_TASK TO COMPLETE:_
Each line of the data below either holds "Condos" or does not. Report how many do, and only that.

─── SOURCE INFORMATION ───

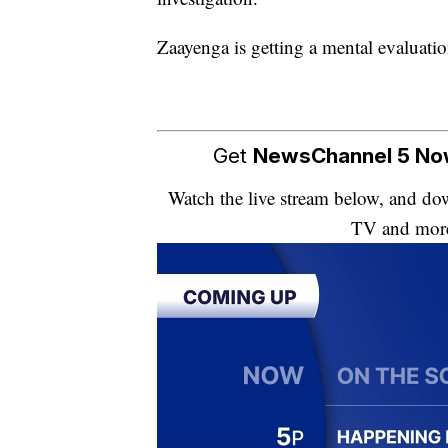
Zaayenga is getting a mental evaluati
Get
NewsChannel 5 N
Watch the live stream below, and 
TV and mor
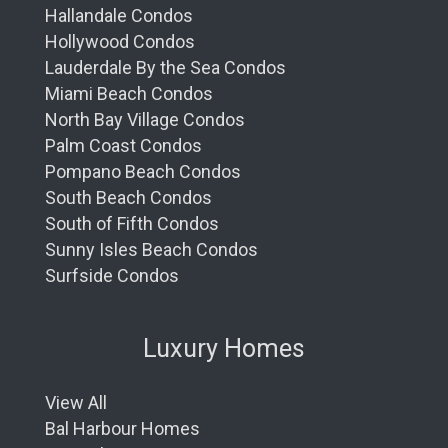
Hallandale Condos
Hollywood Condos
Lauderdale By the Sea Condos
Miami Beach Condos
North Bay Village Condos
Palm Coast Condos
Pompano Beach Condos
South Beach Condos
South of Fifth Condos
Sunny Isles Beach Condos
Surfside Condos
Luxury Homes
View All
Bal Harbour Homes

───

_ANSWER BELOW:_
11